=== Exercise details ===
Would you transcribe the entries below, beginning at the line with "osób odwiedziło stronę" and ending after the line with "(clientelismo, corporativismo e", exactly, with no picture and nothing more?
── Dataset records ──
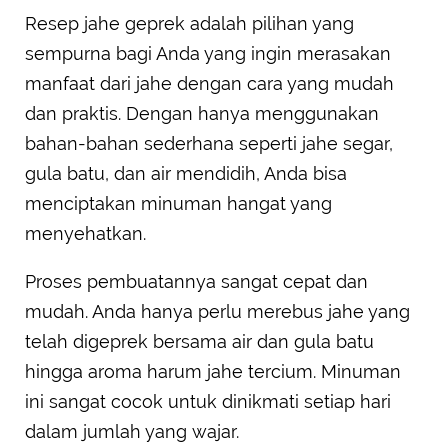
Resep jahe geprek adalah pilihan yang
sempurna bagi Anda yang ingin merasakan
manfaat dari jahe dengan cara yang mudah
dan praktis. Dengan hanya menggunakan
bahan-bahan sederhana seperti jahe segar,
gula batu, dan air mendidih, Anda bisa
menciptakan minuman hangat yang
menyehatkan.
Proses pembuatannya sangat cepat dan
mudah. Anda hanya perlu merebus jahe yang
telah digeprek bersama air dan gula batu
hingga aroma harum jahe tercium. Minuman
ini sangat cocok untuk dinikmati setiap hari
dalam jumlah yang wajar.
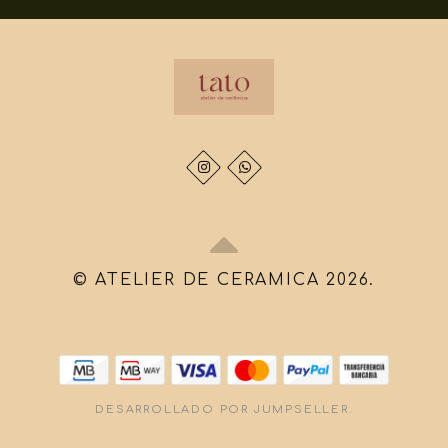
© ATELIER DE CERAMICA 2026.
DESARROLLADO POR JUMPSELLER
.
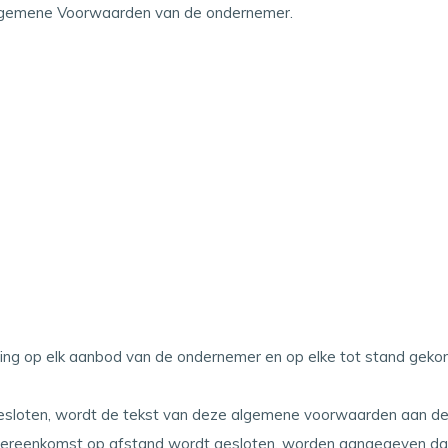
Algemene Voorwaarden van de ondernemer.
ng op elk aanbod van de ondernemer en op elke tot stand geko
sloten, wordt de tekst van deze algemene voorwaarden aan de c
de overeenkomst op afstand wordt gesloten, worden aangegeven 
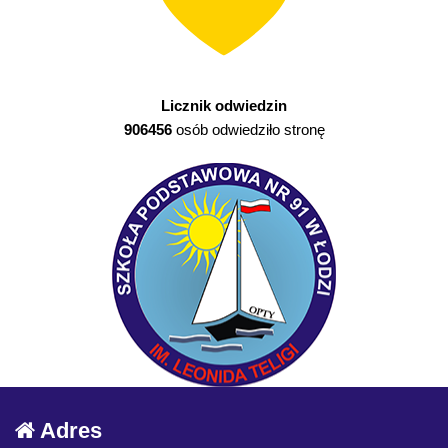
Licznik odwiedzin
906456
osób odwiedziło stronę
Adres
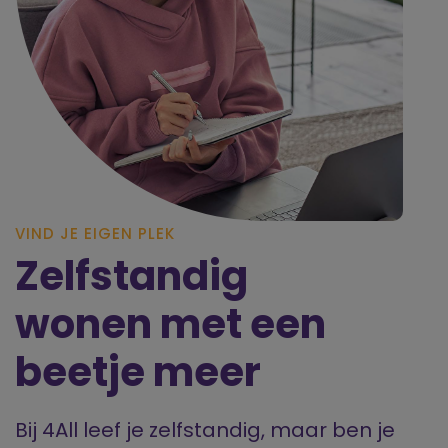
VIND JE EIGEN PLEK
Zelfstandig
wonen met een
beetje meer
Bij 4All leef je zelfstandig, maar ben je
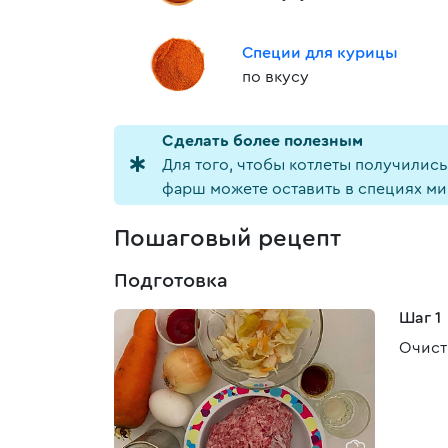
Специи для курицы
по вкусу
Cделать более полезным
Для того, чтобы котлеты получилис
фарш можете оставить в специях ми
Пошаговый рецепт
Подготовка
Шаг 1
Очист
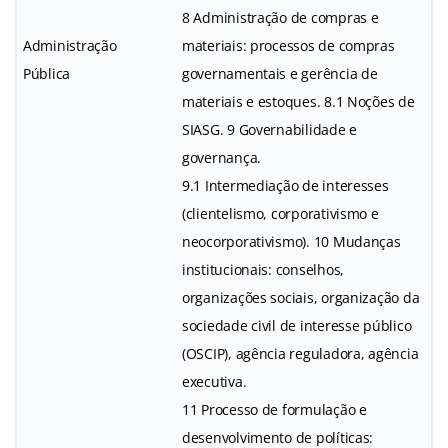
8 Administração de compras e
Administração
materiais: processos de compras
Pública
governamentais e gerência de
materiais e estoques. 8.1 Noções de
SIASG. 9 Governabilidade e
governança.
9.1 Intermediação de interesses
(clientelismo, corporativismo e
neocorporativismo). 10 Mudanças
institucionais: conselhos,
organizações sociais, organização da
sociedade civil de interesse público
(OSCIP), agência reguladora, agência
executiva.
11 Processo de formulação e
desenvolvimento de políticas:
───
=== Answer to this problem ===
osób odwiedziło stronę
Adres
VIND JE EIGEN PLEK
Zelfstandig
wonen met een
beetje meer
Bij 4All leef je zelfstandig, maar ben je
Специи для курицы
по вкусу
Cделать более полезным
Для того, чтобы котлеты получилис
фарш можете оставить в специях ми
Пошаговый рецепт
Подготовка
Шаг 1
Очист
8 Administração de compras e
Administração
materiais: processos de compras
Pública
governamentais e gerência de
materiais e estoques. 8.1 Noções de
SIASG. 9 Governabilidade e
governança.
9.1 Intermediação de interesses
(clientelismo, corporativismo e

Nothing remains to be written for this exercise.